TASK INSTRUCTIONS -
Would you retype exactly the lines below, from the one containing "Must värvus" through the end of the entries, both ends included, but not the pictures?

_ _ _

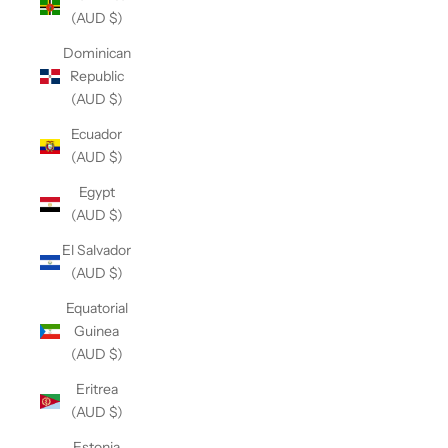
(AUD $)
Dominican
Republic
(AUD $)
Ecuador
(AUD $)
Egypt
(AUD $)
El Salvador
(AUD $)
Equatorial
Guinea
(AUD $)
Eritrea
(AUD $)
Estonia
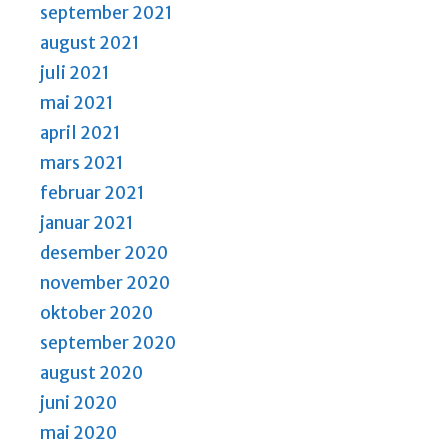
september 2021
august 2021
juli 2021
mai 2021
april 2021
mars 2021
februar 2021
januar 2021
desember 2020
november 2020
oktober 2020
september 2020
august 2020
juni 2020
mai 2020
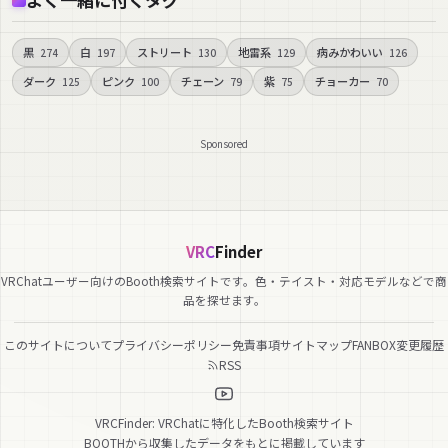
黒
白
ストリート
地雷系
病みかわいい
274
197
130
129
126
ダーク
ピンク
チェーン
紫
チョーカー
125
100
79
75
70
Sponsored
VRC
Finder
VRChatユーザー向けのBooth検索サイトです。色・テイスト・対応モデルなどで商
品を探せます。
このサイトについて
プライバシーポリシー
免責事項
サイトマップ
FANBOX
変更履歴
RSS
VRCFinder: VRChatに特化したBooth検索サイト
BOOTHから収集したデータをもとに掲載しています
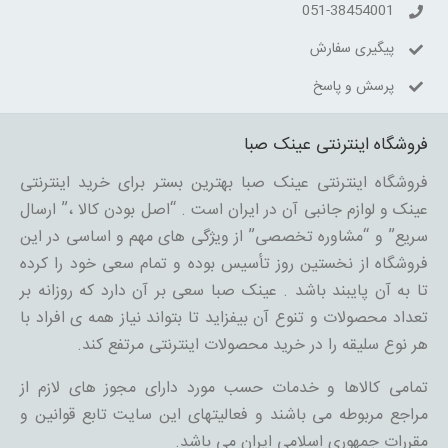
051-38454001
پیگیری سفارش
پرسش و پاسخ
فروشگاه اینترنتی عینک صبا
فروشگاه اینترنتی عینک صبا بهترین بستر برای خرید اینترنتی
عینک و لوازم جانبی آن در ایران است . “اصل بودن کالا ،” ارسال
سریع” و “مشاوره تخصصی” از ویژگی های مهم و اساسی در این
فروشگاه از نخستین روز تأسیس بوده و تمام سعی خود را کرده
تا به آن پایبند باشد . عینک صبا سعی بر آن دارد که روزانه بر
تعداد محصولات و تنوع آن بیفزاید تا بتواند نیاز همه ی افراد با
هر نوع سلیقه را در خرید محصولات اینترنتی مرتفع کند.
تمامی کالاها و خدمات حسب مورد دارای مجوز های لازم از
مراجع مربوطه می باشند و فعالیتهای این سایت تابع قوانین و
مقررات جمهوری اسلامی ایران می باشد.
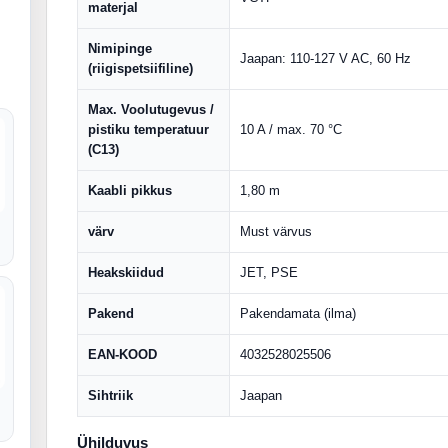
materjal
Nimipinge
Jaapan: 110-127 V AC, 60 Hz
(riigispetsiifiline)
Max. Voolutugevus /
pistiku temperatuur
10 A / max. 70 °C
(C13)
Kaabli pikkus
1,80 m
värv
Must värvus
Heakskiidud
JET, PSE
Pakend
Pakendamata (ilma)
EAN-KOOD
4032528025506
Sihtriik
Jaapan
Ühilduvus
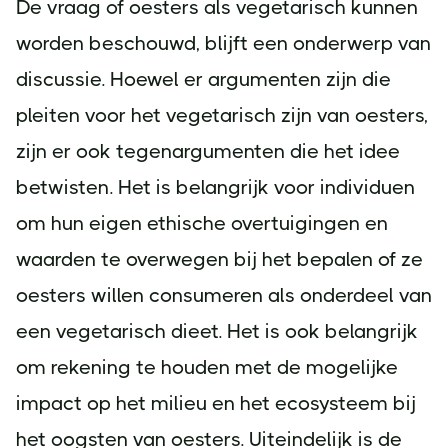
De vraag of oesters als vegetarisch kunnen
worden beschouwd, blijft een onderwerp van
discussie. Hoewel er argumenten zijn die
pleiten voor het vegetarisch zijn van oesters,
zijn er ook tegenargumenten die het idee
betwisten. Het is belangrijk voor individuen
om hun eigen ethische overtuigingen en
waarden te overwegen bij het bepalen of ze
oesters willen consumeren als onderdeel van
een vegetarisch dieet. Het is ook belangrijk
om rekening te houden met de mogelijke
impact op het milieu en het ecosysteem bij
het oogsten van oesters. Uiteindelijk is de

_ _ _

ANSWER BOX -
Must värvus
Heakskiidud
JET, PSE
Pakend
Pakendamata (ilma)
EAN-KOOD
4032528025506
Sihtriik
Jaapan
Ühilduvus
De vraag of oesters als vegetarisch kunnen
worden beschouwd, blijft een onderwerp van
discussie. Hoewel er argumenten zijn die
pleiten voor het vegetarisch zijn van oesters,
zijn er ook tegenargumenten die het idee
betwisten. Het is belangrijk voor individuen
om hun eigen ethische overtuigingen en
waarden te overwegen bij het bepalen of ze
oesters willen consumeren als onderdeel van
een vegetarisch dieet. Het is ook belangrijk
om rekening te houden met de mogelijke
impact op het milieu en het ecosysteem bij
het oogsten van oesters. Uiteindelijk is de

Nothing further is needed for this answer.